Qualcuno li ha condotti in quel posto dimenticato da Dio, qualcuno li osserva, qualcuno ha piazzato trappole e sparso gabbie ovunque ed è chiaro che intende giocare al gatto col topo, studiarli, carpire informazioni, metodi di combattimento e allenamento. La presenza di mostruose bestie zannute, uccelli deformi e orribili guerrieri programmati per uccidere, fa pensare ad una sorta di evoluzione che ha dato vita ad una nuova razza di predatori, perfezionati nella difesa, dotati di dispositivi di occultamento e rilevamento sofisticatissimi, di una forza sovrumana che li rende pressochè infallibili...
Cascate altissime, vegetazione fitta e terreno inospitale, una natura selvaggia che nasconde una verità impensabile fino a quel momento, una verità che la luce del sole porterà presto a galla: il gruppo di predatori umani è stato accuratamente scelto e condotto lontano dalla Terra, su un altro pianeta, una sorta di riserva in cui tutti cacciano tutti ed in cui è quasi impossibile sopravvivere. Un'evoluta specie di Predators sta per iniziare la sua battaglia contro gli umani ma la battuta di caccia è solo all'inizio...

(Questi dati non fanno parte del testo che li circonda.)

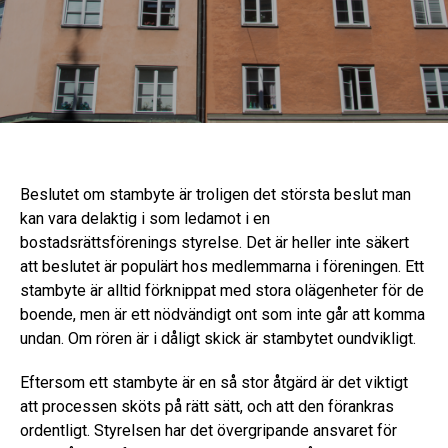
Beslutet om stambyte är troligen det största beslut man
kan vara delaktig i som ledamot i en
bostadsrättsförenings styrelse. Det är heller inte säkert
att beslutet är populärt hos medlemmarna i föreningen. Ett
stambyte är alltid förknippat med stora olägenheter för de
boende, men är ett nödvändigt ont som inte går att komma
undan. Om rören är i dåligt skick är stambytet oundvikligt.
Eftersom ett stambyte är en så stor åtgärd är det viktigt
att processen sköts på rätt sätt, och att den förankras
ordentligt. Styrelsen har det övergripande ansvaret för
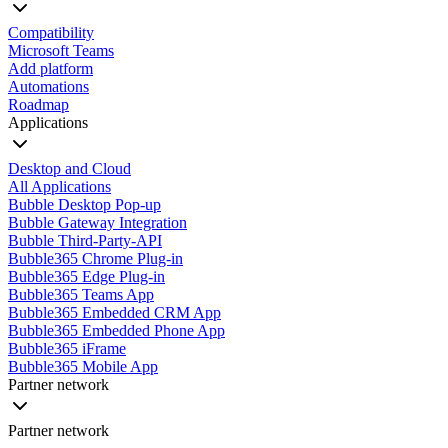
Compatibility
Microsoft Teams
Add platform
Automations
Roadmap
Applications
Desktop and Cloud
All Applications
Bubble Desktop Pop-up
Bubble Gateway Integration
Bubble Third-Party-API
Bubble365 Chrome Plug-in
Bubble365 Edge Plug-in
Bubble365 Teams App
Bubble365 Embedded CRM App
Bubble365 Embedded Phone App
Bubble365 iFrame
Bubble365 Mobile App
Partner network
Partner network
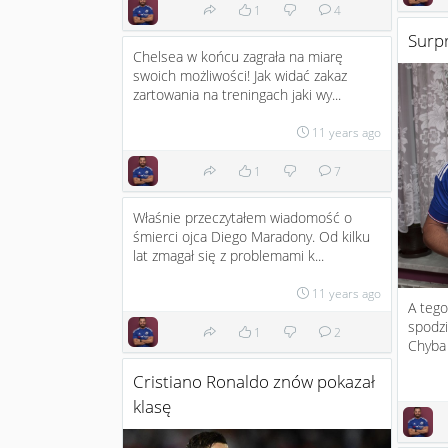
1
4
Surpr
Chelsea w końcu zagrała na miarę
swoich możliwości! Jak widać zakaz
zartowania na treningach jaki wy...
11 years ago
1
7
Właśnie przeczytałem wiadomość o
śmierci ojca Diego Maradony. Od kilku
lat zmagał się z problemami k...
11 years ago
A tego
spodz
1
2
Chyba 
Cristiano Ronaldo znów pokazał
klasę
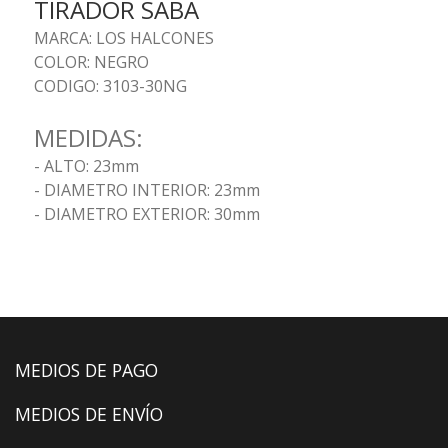
TIRADOR SABA
MARCA: LOS HALCONES
COLOR: NEGRO
CODIGO: 3103-30NG
MEDIDAS:
- ALTO: 23mm
- DIAMETRO INTERIOR: 23mm
- DIAMETRO EXTERIOR: 30mm
MEDIOS DE PAGO
MEDIOS DE ENVÍO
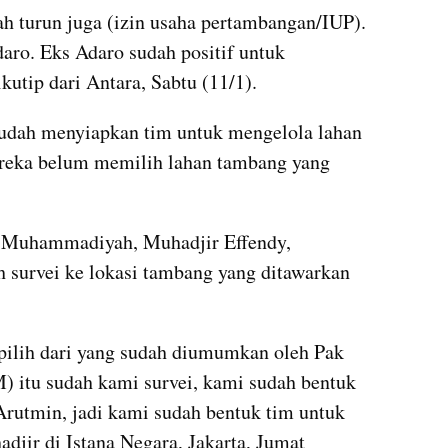
turun juga (izin usaha pertambangan/IUP). 
aro. Eks Adaro sudah positif untuk 
utip dari Antara, Sabtu (11/1).
ah menyiapkan tim untuk mengelola lahan 
reka belum memilih lahan tambang yang 
Muhammadiyah, Muhadjir Effendy, 
survei ke lokasi tambang yang ditawarkan 
ilih dari yang sudah diumumkan oleh Pak 
) itu sudah kami survei, kami sudah bentuk 
Arutmin, jadi kami sudah bentuk tim untuk 
adjir di Istana Negara, Jakarta, Jumat 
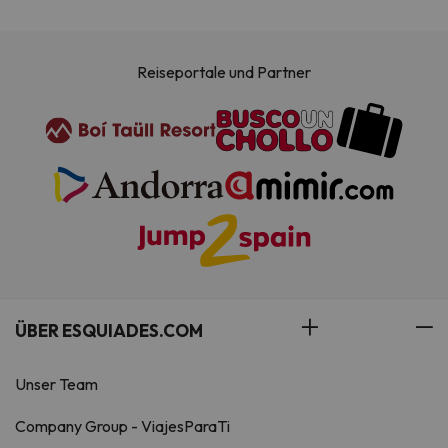
Reiseportale und Partner
ÜBER ESQUIADES.COM
Unser Team
Company Group - ViajesParaTi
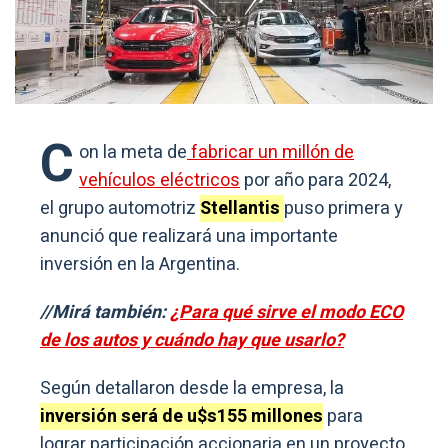
C
on la meta de
fabricar un millón de
vehículos eléctricos
por año para 2024,
el grupo automotriz
Stellantis
puso primera y
anunció que realizará una importante
inversión en la Argentina.
//Mirá también:
¿Para qué sirve el modo ECO
de los autos y cuándo hay que usarlo?
Según detallaron desde la empresa, la
inversión será de u$s155 millones
para
lograr participación accionaria en un proyecto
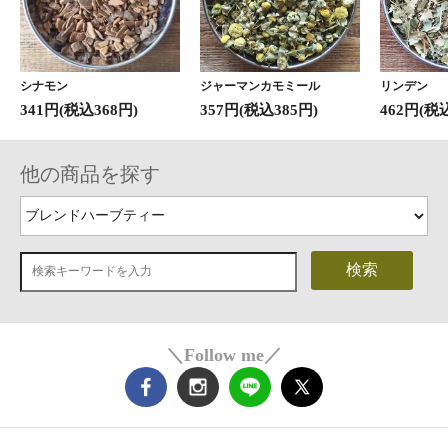
シナモン
ジャーマンカモミール
リンデン
341円(税込368円)
357円(税込385円)
462円(税
他の商品を探す
検索
＼Follow me／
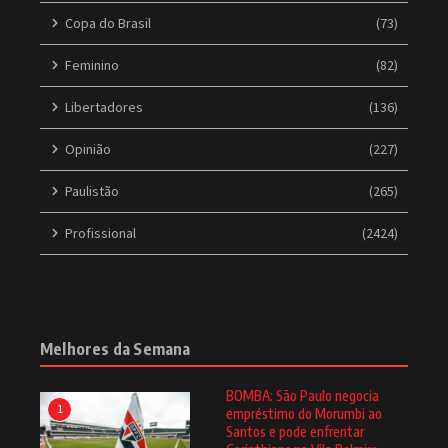
Copa do Brasil
(73)
Feminino
(82)
Libertadores
(136)
Opinião
(227)
Paulistão
(265)
Profissional
(2424)
Melhores da Semana
BOMBA: São Paulo negocia
1
empréstimo do Morumbi ao
Santos e pode enfrentar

Robert Rodriguez come Tarantino, un autore che va per la sua strada, che fa un po' quello che gli pare e piace, come gli pare e piace, senza preoccuparsi di essere demodé o ridondante, magari anche poco originale. Quel che interessa entrambi è riportare in auge un cinema ormai passato, fatto di sentimenti, di passioni, di nuove idee che sembrano vecchie e di vecchie idee che sembrano nuove di zecca. Un po' il cane che si morde la coda, ma per gioco, per sfida e si diverte pure nel farlo e non lo fa mai per noia.

Ventitre anni dopo l'originale con Arnold Schwarzenegger e diretto da John McTiernan tocca a Robert Rodriguez e al suo amico Nimròd Antal, cui è affidata la regia, dar vita a un progetto che da più di quindici anni gli ronzava in testa senza trovare mai una precisa identità su carta.
E' dolceamaro il retrogusto lasciato dalla visione di questo Predators, il film cui viene affidato il difficile compito di riportare sulla cresta dell'onda uno dei miti fantascientifici degli anni '80 e di dare nuova linfa alla saga iniziata nel 1987 e proseguita negli anni grazie a improbabili sequel contaminati in modo talvolta un po' bizzarro e cafone. Il merito è del fascino romanticamete vintage e della concezione 'manovalistica' di un cinema che punta tutto sull'introspezione dei singoli personaggi, sul mistero, sulla tensione, sulla continua fuga e sui combattimenti che non hanno molto di spettacolare o di costruito ad arte con effetti speciali all'avanguardia, ma che riescono proprio per questo ad essere più efficaci, addirittura credibili. Su tutti spicca l'indimenticabile momento topico dell'incontro ravvicinato tra un predatore alieno iperaddestrato e un killer ninja, uno cui non servono granate o grilletti da premere per colpire a morte...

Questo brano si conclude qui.